Protecting Property In Common Law

Family Law Firm Toronto

Cohabitation agreement, pre-nup, marriage contract. You’ve heard the terms on tv and by people passing by. Why bother learning what they mean if you don’t plan on getting married? If you live with a boyfriend or girlfriend, protecting property in common law is important to speak to a family lawyer about.

If you have questions about cohabitation agreements, call us toll free at 844-466-6529. You can also text our support line at 647-360-6331

Protecting Property In Common Law

Our Family Law Firm in Toronto. Protecting Property In Common Law.

Even those persons who are in common law relationships in Ontario can find themselves in heated court battles. This happens if they are not careful with their legal planning. A number of issues can arise for someone in a common law relationship. This can lead to a court action. More often than not a person’s sense of entitlement, especially during a long term relationship, can lead to a family law dispute.

Read more: Protecting Your Property while in a Common Law Relationship

How to protect your assets

One way to affectively protect yourself and your assets from legal liability is to draft and sign a cohabitation agreement. The courts find, from time to time, that some cohabitation agreements are unenforceable. However, the majority of such agreements are enforced by family courts as long as they are properly drafted and executed with the assistance of family lawyers. The main reason why cohabitation agreements fail under the scrutiny of the court is because they were bought online. Without the assistance of family law lawyers many terms and phrases included in the agreements can be struck out or deemed unenforceable by family law judges.

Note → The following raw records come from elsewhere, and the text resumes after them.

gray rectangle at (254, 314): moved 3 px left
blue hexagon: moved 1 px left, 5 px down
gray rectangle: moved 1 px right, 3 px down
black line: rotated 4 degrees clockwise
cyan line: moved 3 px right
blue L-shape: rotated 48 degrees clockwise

Often such agreements deal only with issues of property. Cohabitation agreements can also deal with issues of spousal support, what to do with investments if one of the parties is injured of passes away, how to handle insurance policies and a number of other issues that could end up costing you thousands of dollars in legal fees later on.

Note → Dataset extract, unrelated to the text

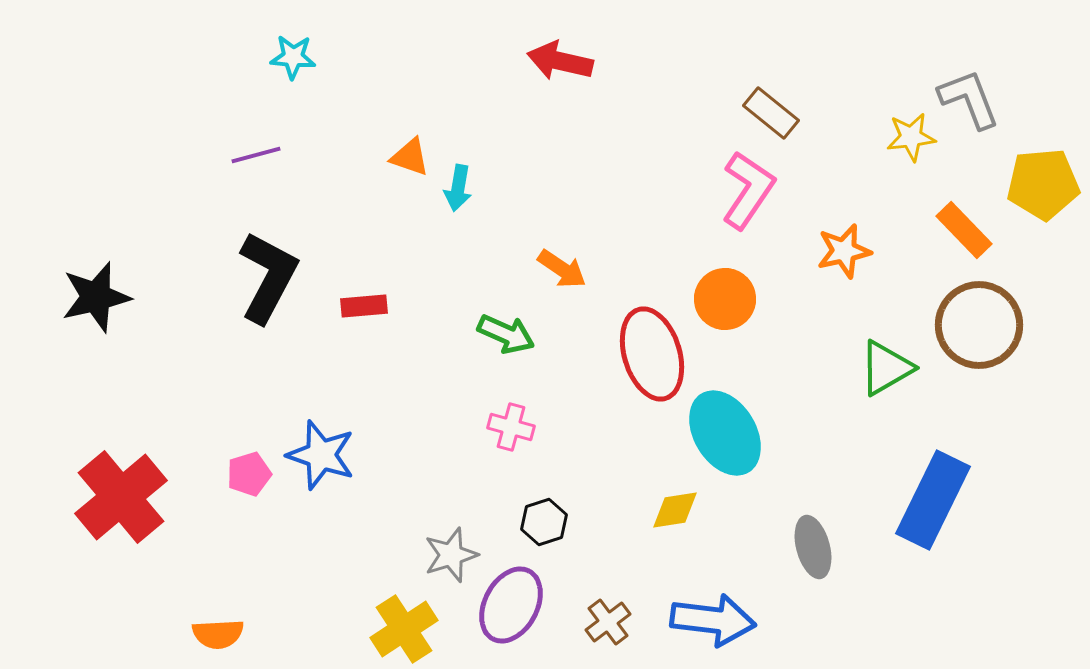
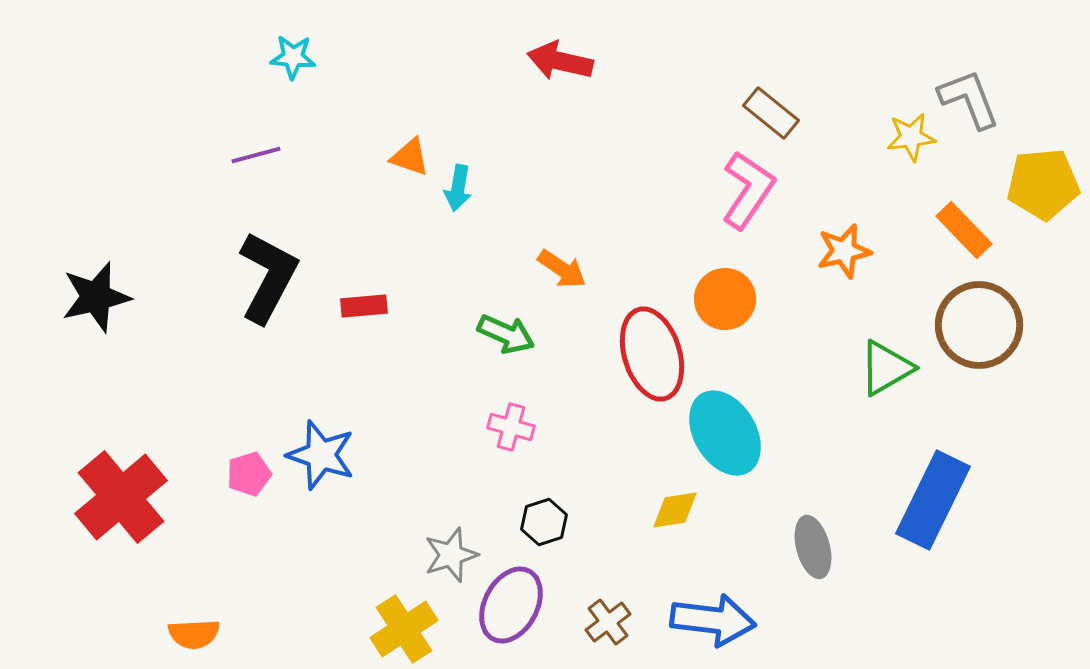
orange semicircle: moved 24 px left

Protecting Property In Common Law

The first step is to get a cohabitation agreement signed. From time to time the agreement itself may need to be updated with addendums. Small revisions might be needed when children are born. Other changes might occur when property is sold and new property purchased. It can typically be easier and more cost effective to seek out the lawyer who drafted your original agreement. They can complete addendums and revisions to your existing agreement. You do not have to use the same lawyer. You might feel a fresh perspective on a new development in your common law relationship is needed.